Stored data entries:
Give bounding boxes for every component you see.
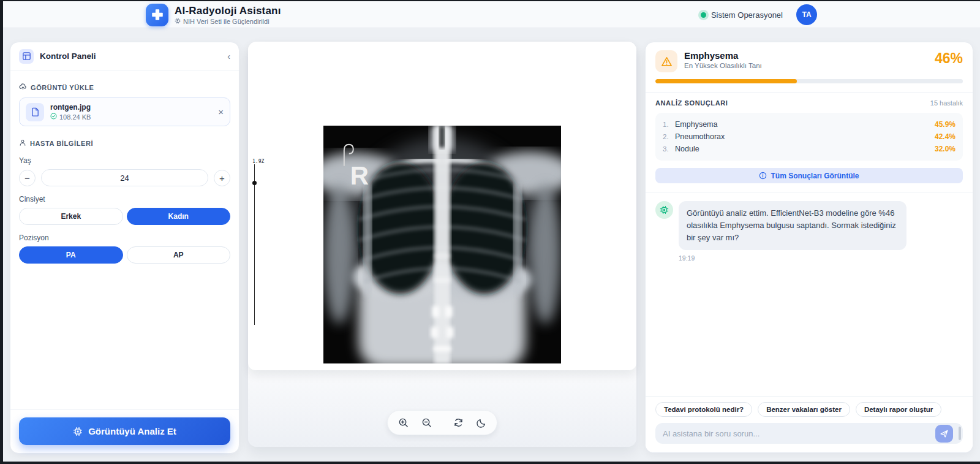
result-row: 3. Nodule 32.0% — [663, 143, 956, 155]
age-label: Yaş — [19, 156, 230, 165]
result-rank: 2. — [663, 133, 675, 140]
analyze-button-label: Görüntüyü Analiz Et — [88, 426, 176, 436]
gender-option-male[interactable]: Erkek — [19, 208, 123, 225]
assistant-avatar chip-icon — [655, 201, 673, 219]
dark-mode-button moon-icon[interactable] — [476, 417, 487, 428]
result-value: 45.9% — [935, 120, 956, 129]
file-size-label: 108.24 KB — [59, 113, 91, 121]
zoom-out-button zoom-out-icon[interactable] — [421, 417, 432, 428]
app-logo-medical-cross-icon — [146, 4, 168, 26]
chip-icon — [175, 18, 181, 25]
top-diagnosis-percent: 46% — [935, 50, 963, 67]
system-status: Sistem Operasyonel — [701, 10, 783, 20]
result-name: Nodule — [675, 145, 699, 153]
analysis-results-header: ANALİZ SONUÇLARI — [655, 99, 728, 107]
result-value: 42.4% — [935, 132, 956, 141]
upload-cloud-icon — [19, 83, 27, 92]
input-scrollbar[interactable] — [959, 427, 961, 440]
file-name: rontgen.jpg — [50, 103, 212, 112]
confidence-progress-track — [655, 79, 963, 83]
result-row: 1. Emphysema 45.9% — [663, 118, 956, 131]
top-diagnosis-subtitle: En Yüksek Olasılıklı Tanı — [684, 62, 762, 69]
gender-toggle: Erkek Kadın — [19, 208, 230, 225]
results-list: 1. Emphysema 45.9% 2. Pneumothorax 42.4%… — [655, 113, 963, 161]
position-option-pa[interactable]: PA — [19, 246, 123, 264]
chat-input-container — [655, 423, 963, 444]
user-avatar[interactable]: TA — [796, 4, 817, 25]
top-diagnosis-name: Emphysema — [684, 50, 762, 61]
disease-count: 15 hastalık — [930, 99, 963, 107]
chest-xray-image: R — [323, 126, 561, 363]
age-stepper: − 24 + — [19, 169, 230, 186]
view-all-label: Tüm Sonuçları Görüntüle — [771, 172, 859, 180]
chip-similar-cases[interactable]: Benzer vakaları göster — [758, 402, 850, 417]
xray-scale-marker — [252, 181, 257, 185]
age-increment-button plus-icon[interactable]: + — [214, 170, 230, 186]
position-label: Pozisyon — [19, 234, 230, 242]
age-decrement-button minus-icon[interactable]: − — [19, 170, 36, 186]
status-label: Sistem Operasyonel — [711, 10, 783, 20]
status-dot-icon — [701, 12, 706, 18]
app-subtitle: NIH Veri Seti ile Güçlendirildi — [183, 18, 270, 25]
position-toggle: PA AP — [19, 246, 230, 264]
result-name: Pneumothorax — [675, 132, 725, 141]
image-viewer-panel: 1.9Z — [248, 42, 636, 447]
patient-section-label: HASTA BİLGİLERİ — [30, 140, 93, 147]
position-option-ap[interactable]: AP — [127, 246, 231, 264]
suggestion-chips: Tedavi protokolü nedir? Benzer vakaları … — [655, 402, 963, 417]
send-button send-icon[interactable] — [935, 425, 953, 443]
panel-layout-icon — [19, 49, 34, 64]
confidence-progress-fill — [655, 79, 797, 83]
person-icon — [19, 139, 26, 148]
panel-title: Kontrol Paneli — [40, 51, 221, 61]
assistant-message: Görüntüyü analiz ettim. EfficientNet-B3 … — [679, 201, 907, 250]
xray-scale-label: 1.9Z — [252, 159, 264, 164]
result-row: 2. Pneumothorax 42.4% — [663, 131, 956, 143]
gender-option-female[interactable]: Kadın — [127, 208, 231, 225]
view-all-results-button[interactable]: Tüm Sonuçları Görüntüle — [655, 168, 963, 183]
collapse-panel-button[interactable]: ‹ — [227, 51, 230, 61]
chat-area: Görüntüyü analiz ettim. EfficientNet-B3 … — [646, 192, 973, 262]
app-header: AI-Radyoloji Asistanı NIH Veri Seti ile … — [3, 1, 980, 28]
result-value: 32.0% — [935, 145, 956, 153]
upload-section-label: GÖRÜNTÜ YÜKLE — [31, 84, 94, 91]
app-title: AI-Radyoloji Asistanı — [175, 5, 281, 17]
check-circle-icon — [50, 113, 57, 121]
chip-treatment-protocol[interactable]: Tedavi protokolü nedir? — [655, 402, 752, 417]
warning-triangle-icon — [655, 50, 677, 72]
result-rank: 3. — [663, 145, 675, 153]
result-rank: 1. — [663, 121, 675, 128]
info-icon — [759, 172, 767, 180]
analyze-image-button[interactable]: Görüntüyü Analiz Et — [19, 417, 230, 445]
cpu-chip-icon — [73, 427, 83, 436]
remove-file-button close-icon[interactable]: × — [218, 107, 224, 116]
gender-label: Cinsiyet — [19, 195, 230, 203]
xray-scale-line — [254, 164, 255, 325]
reset-view-button refresh-icon[interactable] — [453, 417, 464, 428]
svg-text:R: R — [350, 161, 369, 190]
viewer-toolbar — [387, 410, 497, 435]
analysis-panel: Emphysema En Yüksek Olasılıklı Tanı 46% … — [645, 42, 973, 453]
zoom-in-button zoom-in-icon[interactable] — [398, 417, 409, 428]
message-timestamp: 19:19 — [679, 254, 963, 262]
app-window: AI-Radyoloji Asistanı NIH Veri Seti ile … — [3, 1, 980, 462]
xray-canvas[interactable]: 1.9Z — [248, 42, 636, 370]
chat-input[interactable] — [663, 429, 935, 438]
result-name: Emphysema — [675, 120, 717, 129]
brand: AI-Radyoloji Asistanı NIH Veri Seti ile … — [146, 1, 281, 28]
file-document-icon — [26, 103, 44, 121]
age-value-field[interactable]: 24 — [41, 169, 208, 186]
chip-detailed-report[interactable]: Detaylı rapor oluştur — [856, 402, 941, 417]
control-panel: Kontrol Paneli ‹ GÖRÜNTÜ YÜKLE rontgen.j… — [10, 42, 239, 454]
uploaded-file-card[interactable]: rontgen.jpg 108.24 KB × — [19, 97, 230, 126]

# EXERCISE OBJECTIVE:
Nothing in the records should be changed in the copy, but the pictures must be left out.

# TASK OUTPUT:
Give bounding boxes for every component you see.
result-row: 3. Nodule 32.0% — [663, 143, 956, 155]
age-label: Yaş — [19, 156, 230, 165]
result-rank: 2. — [663, 133, 675, 140]
analyze-button-label: Görüntüyü Analiz Et — [88, 426, 176, 436]
gender-option-male[interactable]: Erkek — [19, 208, 123, 225]
assistant-avatar chip-icon — [655, 201, 673, 219]
dark-mode-button moon-icon[interactable] — [476, 417, 487, 428]
result-value: 45.9% — [935, 120, 956, 129]
file-size-label: 108.24 KB — [59, 113, 91, 121]
zoom-out-button zoom-out-icon[interactable] — [421, 417, 432, 428]
app-logo-medical-cross-icon — [146, 4, 168, 26]
chip-icon — [175, 18, 181, 25]
top-diagnosis-percent: 46% — [935, 50, 963, 67]
system-status: Sistem Operasyonel — [701, 10, 783, 20]
result-name: Nodule — [675, 145, 699, 153]
analysis-results-header: ANALİZ SONUÇLARI — [655, 99, 728, 107]
result-value: 42.4% — [935, 132, 956, 141]
upload-cloud-icon — [19, 83, 27, 92]
input-scrollbar[interactable] — [959, 427, 961, 440]
file-name: rontgen.jpg — [50, 103, 212, 112]
confidence-progress-track — [655, 79, 963, 83]
result-row: 1. Emphysema 45.9% — [663, 118, 956, 131]
top-diagnosis-subtitle: En Yüksek Olasılıklı Tanı — [684, 62, 762, 69]
gender-toggle: Erkek Kadın — [19, 208, 230, 225]
results-list: 1. Emphysema 45.9% 2. Pneumothorax 42.4%… — [655, 113, 963, 161]
position-option-pa[interactable]: PA — [19, 246, 123, 264]
chat-input-container — [655, 423, 963, 444]
user-avatar[interactable]: TA — [796, 4, 817, 25]
top-diagnosis-name: Emphysema — [684, 50, 762, 61]
disease-count: 15 hastalık — [930, 99, 963, 107]
chest-xray-image: R — [323, 126, 561, 363]
age-stepper: − 24 + — [19, 169, 230, 186]
view-all-label: Tüm Sonuçları Görüntüle — [771, 172, 859, 180]
chip-similar-cases[interactable]: Benzer vakaları göster — [758, 402, 850, 417]
xray-scale-marker — [252, 181, 257, 185]
age-increment-button plus-icon[interactable]: + — [214, 170, 230, 186]
position-label: Pozisyon — [19, 234, 230, 242]
age-decrement-button minus-icon[interactable]: − — [19, 170, 36, 186]
status-label: Sistem Operasyonel — [711, 10, 783, 20]
status-dot-icon — [701, 12, 706, 18]
app-subtitle: NIH Veri Seti ile Güçlendirildi — [183, 18, 270, 25]
position-toggle: PA AP — [19, 246, 230, 264]
result-name: Pneumothorax — [675, 132, 725, 141]
image-viewer-panel: 1.9Z — [248, 42, 636, 447]
patient-section-label: HASTA BİLGİLERİ — [30, 140, 93, 147]
position-option-ap[interactable]: AP — [127, 246, 231, 264]
suggestion-chips: Tedavi protokolü nedir? Benzer vakaları … — [655, 402, 963, 417]
send-button send-icon[interactable] — [935, 425, 953, 443]
panel-layout-icon — [19, 49, 34, 64]
confidence-progress-fill — [655, 79, 797, 83]
person-icon — [19, 139, 26, 148]
panel-title: Kontrol Paneli — [40, 51, 221, 61]
assistant-message: Görüntüyü analiz ettim. EfficientNet-B3 … — [679, 201, 907, 250]
xray-scale-label: 1.9Z — [252, 159, 264, 164]
result-row: 2. Pneumothorax 42.4% — [663, 131, 956, 143]
gender-option-female[interactable]: Kadın — [127, 208, 231, 225]
view-all-results-button[interactable]: Tüm Sonuçları Görüntüle — [655, 168, 963, 183]
collapse-panel-button[interactable]: ‹ — [227, 51, 230, 61]
chat-area: Görüntüyü analiz ettim. EfficientNet-B3 … — [646, 192, 973, 262]
app-header: AI-Radyoloji Asistanı NIH Veri Seti ile … — [3, 1, 980, 28]
result-value: 32.0% — [935, 145, 956, 153]
upload-section-label: GÖRÜNTÜ YÜKLE — [31, 84, 94, 91]
app-title: AI-Radyoloji Asistanı — [175, 5, 281, 17]
check-circle-icon — [50, 113, 57, 121]
chip-treatment-protocol[interactable]: Tedavi protokolü nedir? — [655, 402, 752, 417]
warning-triangle-icon — [655, 50, 677, 72]
result-rank: 3. — [663, 145, 675, 153]
result-rank: 1. — [663, 121, 675, 128]
info-icon — [759, 172, 767, 180]
analyze-image-button[interactable]: Görüntüyü Analiz Et — [19, 417, 230, 445]
cpu-chip-icon — [73, 427, 83, 436]
remove-file-button close-icon[interactable]: × — [218, 107, 224, 116]
gender-label: Cinsiyet — [19, 195, 230, 203]
xray-scale-line — [254, 164, 255, 325]
reset-view-button refresh-icon[interactable] — [453, 417, 464, 428]
svg-text:R: R — [350, 161, 369, 190]
viewer-toolbar — [387, 410, 497, 435]
analysis-panel: Emphysema En Yüksek Olasılıklı Tanı 46% … — [645, 42, 973, 453]
zoom-in-button zoom-in-icon[interactable] — [398, 417, 409, 428]
message-timestamp: 19:19 — [679, 254, 963, 262]
app-window: AI-Radyoloji Asistanı NIH Veri Seti ile … — [3, 1, 980, 462]
xray-canvas[interactable]: 1.9Z — [248, 42, 636, 370]
chat-input[interactable] — [663, 429, 935, 438]
result-name: Emphysema — [675, 120, 717, 129]
brand: AI-Radyoloji Asistanı NIH Veri Seti ile … — [146, 1, 281, 28]
file-document-icon — [26, 103, 44, 121]
age-value-field[interactable]: 24 — [41, 169, 208, 186]
chip-detailed-report[interactable]: Detaylı rapor oluştur — [856, 402, 941, 417]
control-panel: Kontrol Paneli ‹ GÖRÜNTÜ YÜKLE rontgen.j… — [10, 42, 239, 454]
uploaded-file-card[interactable]: rontgen.jpg 108.24 KB × — [19, 97, 230, 126]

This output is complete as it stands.